Por que ainda no Brasil, país com a biodiversidade mais rica do mundo e que tem marcante presença e cultura de comunidades com práticas de cuidado seculares com as plantas, não conseguimos estruturar e preservar uma fitoterapia tradicional brasileira? Por que as práticas de cuidados tradicionais genuinamente brasileiras ainda não foram incorporadas no Sistema Único de Saúde (SUS)? Quais são os retornos e a devolutiva da sociedade, dos pesquisadores e Estado aos povos e comunidades que produzem e protegem os saberes da flora brasileira? Quem se beneficia, ao final de tudo, com essa divisão hierárquica dos tipos de fitoterapias?

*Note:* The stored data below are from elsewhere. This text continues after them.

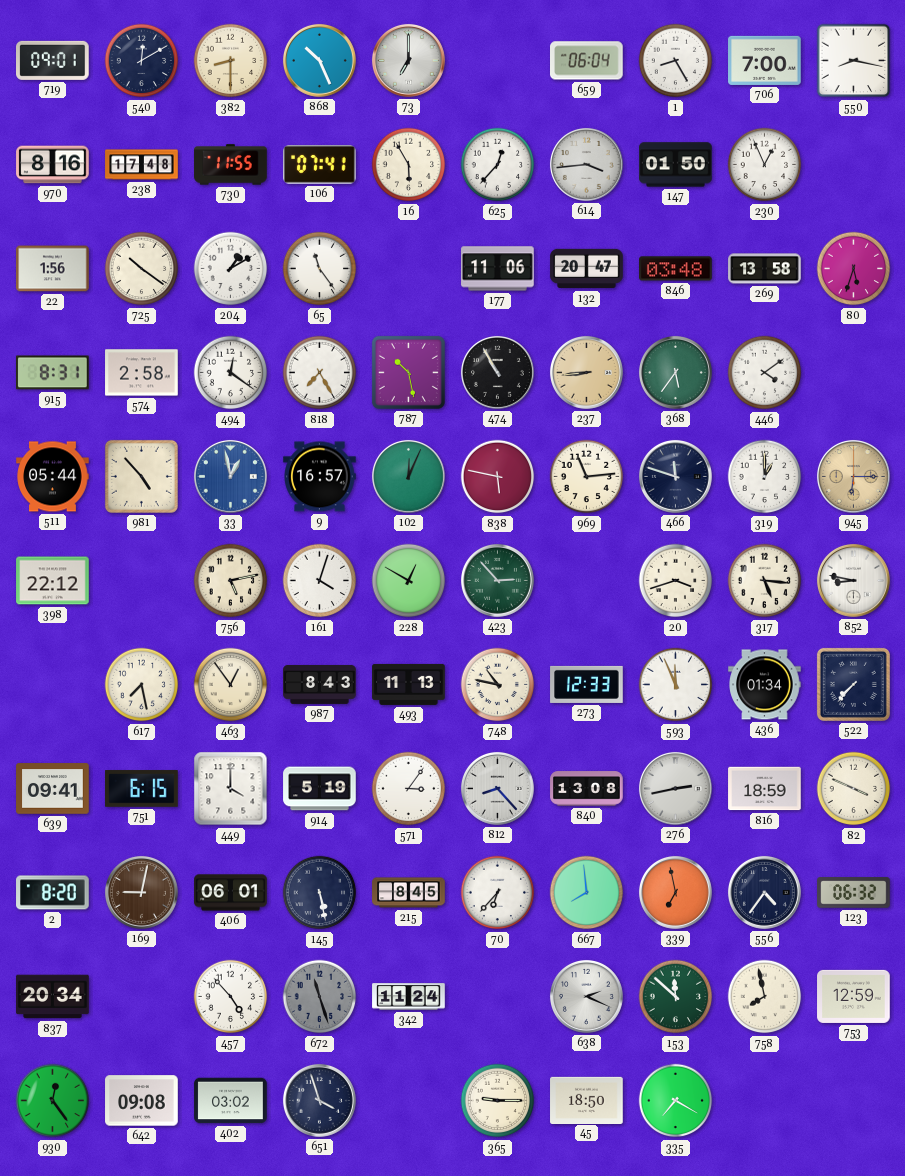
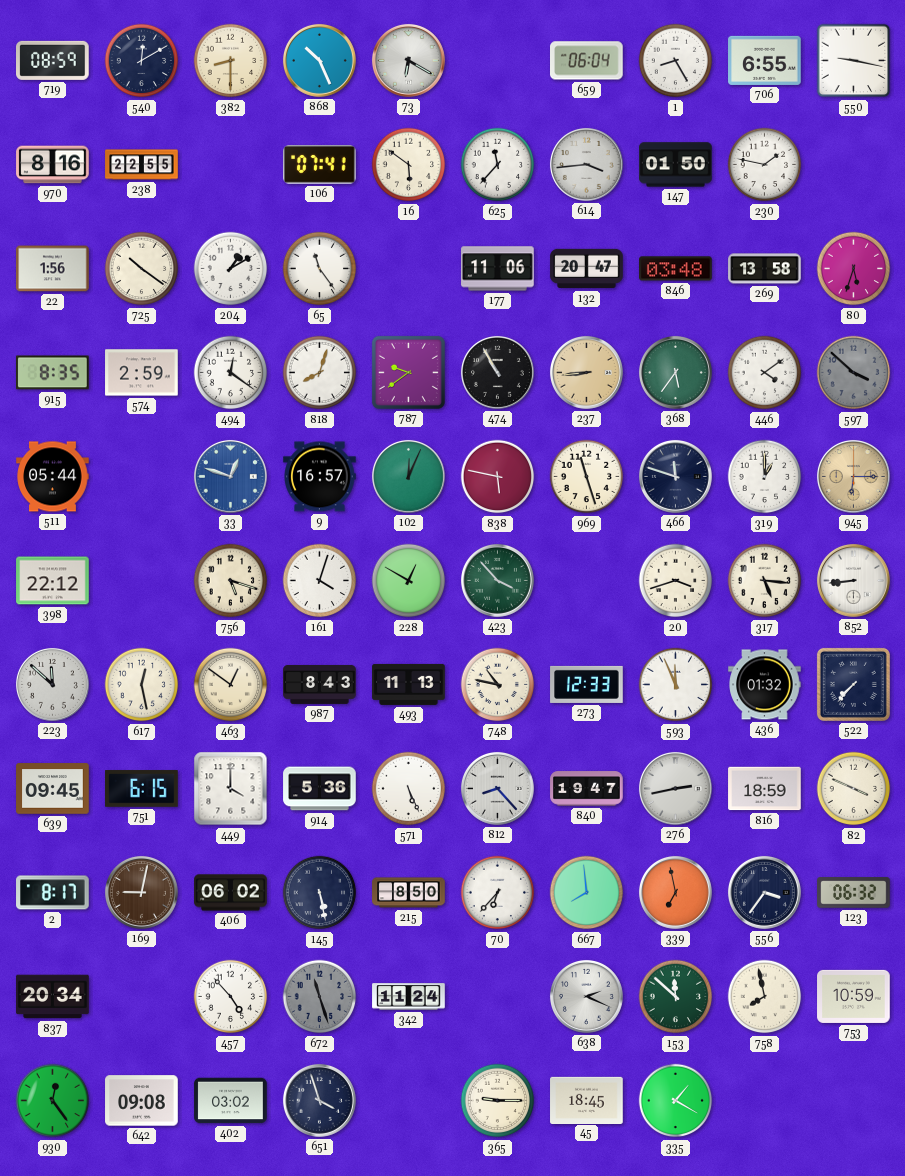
719: 09:01 -> 08:59
73: 7:00 -> 6:20
706: 7:00 -> 6:55
550: 8:17 -> 9:17
238: 17:48 -> 22:55
730: 11:55 -> none
16: 5:55 -> 5:51
625: 12:37 -> 11:37
230: 12:56 -> 1:47
915: 8:31 -> 8:35
574: 2:58 -> 2:59
818: 7:25 -> 8:03
787: 10:28 -> 9:39
597: none -> 3:52
981: 4:53 -> none
33: 12:58 -> 12:48
969: 11:14 -> 11:27
756: 5:13 -> 5:18
423: 2:53 -> 3:53
852: 8:47 -> 8:44
223: none -> 11:52
617: 7:28 -> 12:28
463: 12:54 -> 12:51
436: 01:34 -> 01:32
639: 09:41 -> 09:45
914: 5:19 -> 5:36
571: 3:06 -> 5:26
840: 13:08 -> 19:47
2: 8:20 -> 8:17
406: 06:01 -> 06:02
215: 8:45 -> 8:50
556: 4:36 -> 3:36
753: 12:59 -> 10:59
45: 18:50 -> 18:45
335: 7:20 -> 1:20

Considerações finais: É urgente a reflexão e o debate sobre os processos colonialistas na forma de produção de conhecimentos e operação das pesquisas, como as etnofarmacológicas, no âmbito das plantas medicinais. Assim como estratégias e ações de reparação histórica às comunidades deste país que sofreram várias formas de opressões, legitimada pelo Estado, no contexto da bioprospecção de suas práticas e saberes envolvendo a biodiversidade brasileira. Decolonizar e contracolonizar os currículos universitários e as políticas públicas na temática das plantas medicinais se faz altamente necessário.